I would welcome reports from those WeBWorK consultants who have already conducted a demo/outreach workshop. Outlines (tentative) for new ones would also be informative.
My report for 19-January-2011 has two parts:
a) [this posting] summary of activities
b) [next posting] description of configuration and materials
I broadcast (to my department plus some faculty in Physics and Computer Science) an email announcement [attached] two weeks before start of our Spring semester. Since a majority of respondents had attended my colloquium talk Online Homework for Math [http://lennes.math.umt.edu/wats/] in November, my outline for this workshop [http://lennes.math.umt.edu/workshop/] was a bit light about "Why might I want to use this".
We were very lucky on the agreed-upon day: I had used standard procedure in reserving my department's main computer lab but (on THE day) discovered our computer-systems person was independently changing that lab's setup drastically. Although the new setup was not complete, there were enough networked computers for the participants to use.
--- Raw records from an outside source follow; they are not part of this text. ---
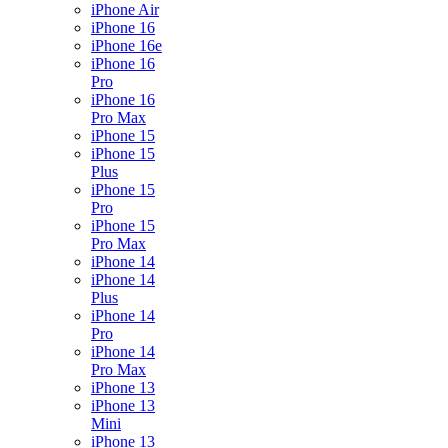
iPhone Air
iPhone 16
iPhone 16e
iPhone 16
Pro
iPhone 16
Pro Max
iPhone 15
iPhone 15
Plus
iPhone 15
Pro
iPhone 15
Pro Max
iPhone 14
iPhone 14
Plus
iPhone 14
Pro
iPhone 14
Pro Max
iPhone 13
iPhone 13
Mini
iPhone 13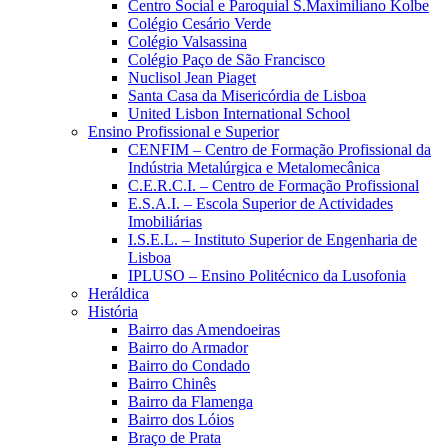
Centro Social e Paroquial S.Maximiliano Kolbe
Colégio Cesário Verde
Colégio Valsassina
Colégio Paço de São Francisco
Nuclisol Jean Piaget
Santa Casa da Misericórdia de Lisboa
United Lisbon International School
Ensino Profissional e Superior
CENFIM – Centro de Formação Profissional da
Indústria Metalúrgica e Metalomecânica
C.E.R.C.I. – Centro de Formação Profissional
E.S.A.I. – Escola Superior de Actividades
Imobiliárias
I.S.E.L. – Instituto Superior de Engenharia de
Lisboa
IPLUSO – Ensino Politécnico da Lusofonia
Heráldica
História
Bairro das Amendoeiras
Bairro do Armador
Bairro do Condado
Bairro Chinês
Bairro da Flamenga
Bairro dos Lóios
Braço de Prata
I was able to track-down the department's portable projector and use it with my laptop. [Demo courses for participants were on my main server --- more about that in next memo.]
My initial plans were to have participants play student first before assuming an instructor role --- this is similar to the flow of activities described in part 5 of Mike Gage's "Getting Started with WeBWorK" [http://webwork.maa.org/pdfs/webwork_getting_started.pdf], but with "Tutorial" replaced by "Exploration". I planned to have participants play student by exploring Orientation and first half of Demo during a 20-minute segment --- that expanded to have two other sets also being explored and took about 45 minutes (including an extended discussion about Moodle, the math-ignorance of my school's "Moodle Partner", and my plans for some Moodle experiments). I think most followed my encouragement to try the main display modes (images, jsMath, MathJax) and to experiment with the Preview button. Eventually, I got everybody to login as a professor --- I had them examine some previously-seen problems but now from an instructor's perspective. I had them use the Classlist Editor to add a student and the Hmwk Sets Editor to add an assignment. I invoked "Edit this problem" in order to display the source and discuss the main sections of its programming (and finished by canceling without making any changes). My final in-WeBWorK activity involved use of the Library Browser to locate problems, create a set, and assign it --- some, but not all, had done that by the time I concluded the workshop with the final slides of my outline (pdf of problems, instructor view of student data, email, questionnaire).
I forgot to discuss "print hardcopy" and the current awkwardness that the PDF is displayed in current window rather than a separate window --- implication for students: unless they "go back", their session can be disconnected and time-out.